He means, at least I take him to mean, that a few sentences a day will fill us. That a few sentences a day is how this book deserves to be read. To read it the first time as I did, on single hour's train journey, is merely to accept the invitation to dive in deeper, to know there is something here deserving of being understood.
Reviewers are expected to share their views almost instantly, and some books deserve more careful reading than allows for that. This is one of them. However, I will share what I have on the first few readings.
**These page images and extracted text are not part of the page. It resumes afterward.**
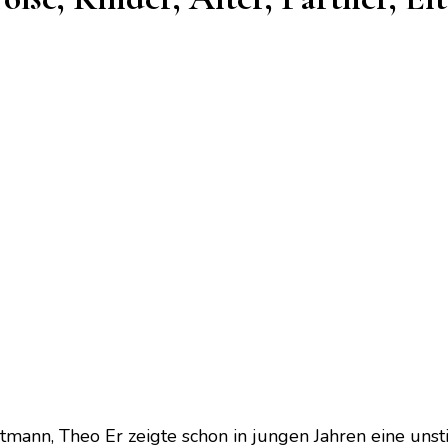
tmann, Theo Er zeigte schon in jungen Jahren eine unst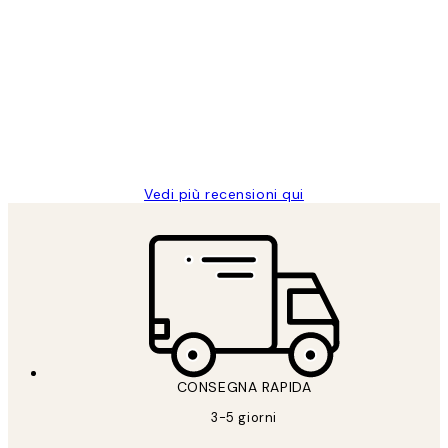
Acquirente verificato
recensioni
dei
PERFECT!!
clienti
26 mag
Alessandra G
Vedi più recensioni qui
CONSEGNA RAPIDA
3-5 giorni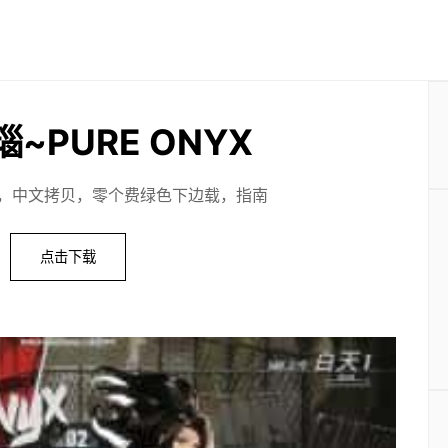
~PURE ONYX
，中文拷贝，零个费绿色下边载，指南
点击下载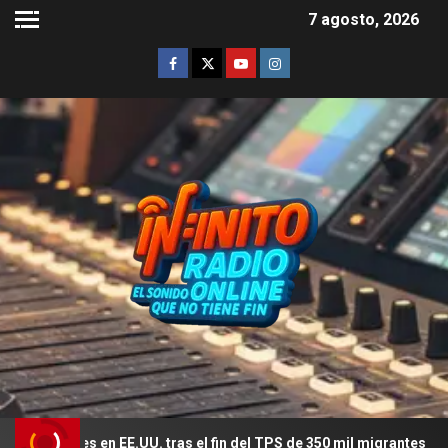
7 agosto, 2026
res en EE.UU. tras el fin del TPS de 350 mil migrantes
El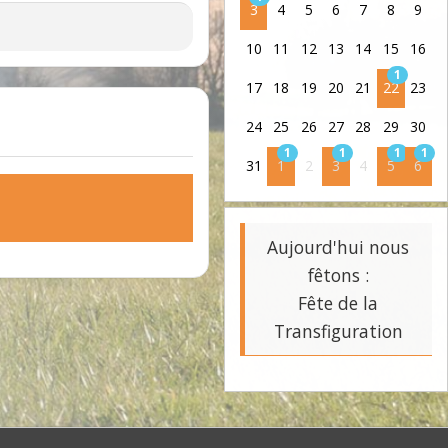
3
4
5
6
7
8
9
10
11
12
13
14
15
16
1
17
18
19
20
21
22
23
24
25
26
27
28
29
30
1
1
1
1
31
1
2
3
4
5
6
Aujourd'hui nous
fêtons :
Fête de la
Transfiguration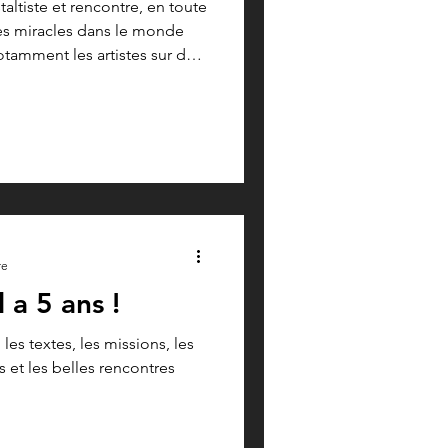
altiste et rencontre, en toute
 des miracles dans le monde
amment les artistes sur des
.
re
 a 5 ans !
 les textes, les missions, les
s et les belles rencontres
The book is a series of 'meditations' for want of a better word, musings perhaps, imagined conversations with animals and earth-structure about the nature of the universe and humanity's place within it. They are not easy reads. They are mystical. Perhaps they are not intended to be “understood” with the mind's way of understanding. Perhaps they are meant to simply echo in the subconscious until some other part of us grasps at understanding.
Certainly they are not meant to be read one upon the other, as if it were a book we are reading. They are meant to be absorbed, in quietness and stillness. Ideally, in nature. So that we can imagine ourselves listening directly to the beings who speak: the Khamsin (a hot southerly Egyptian wind) who speaks of storm, the wildflower who speaks of flux or the fox who speaks of exile.
My personal favourites on first reading were of the Bear who speaks of carnage, the heron who speaks of sadness, and the moss who speaks of intimacy… but of course that is because of who and where I am at this time in my life.
Each of the conversations is only a page or two in length, a page or two of a pocket-sized book, but there is so much wisdom, so much calling to think again about the way we are living in these words.
Each meditation is a call to come back to nature, to connect or reconnect with the nature on our doorstep and that far away, and to remember that it is all part of the one planet. It is a reminder that we too are part of the planet, not separate from nature. We can have these conversations with our neighbours (heron, fox, robin, starling, painted lady butterfly) – all we have to do is listen. Some call to us directly, urge us to come with them. Some speak of the need for courage, others for the bliss of dance. All speak of who they are and who we are.
And it is worth the reading – and the answering of a call to go out and listen for ourselves.
Some of the words will prove a challenge to most readers. They are gathered from cultures and places around the world. There is a glossary at the end, but I would urge you to read first the way I did without referring to it (in my case because I hadn't spotted it) – read without knowing the meaning of Jannah, or Kthonios, or which strange words are the names of animals or mountains – read it to feel your way into the ideas the earth is trying to share with us. We do not need to name everything to understand its beauty or its song.
That is the strong message for me from these pages. The words have given birth to much, but much of what we have made of words we would be well to let go. We would be well to go back to the time before words, or the place beyond them. That's where the beauty and the wisdom lie.
Ah but still…I am a wordy individual…so I am grateful also for the words that I did not know, and in particular for the Sanskrit word Sphurana which, the book tells me, means glittering, trembling, sunlight on water. I just KNEW there had to be a word for that.
I am not done reading this one yet.
For anyone interested in connecting with nature there is so much beautiful writing out there, one of my favourite authors is Mark Cocker or for a more scientific take try Your Inner Fish by Neil Shubin.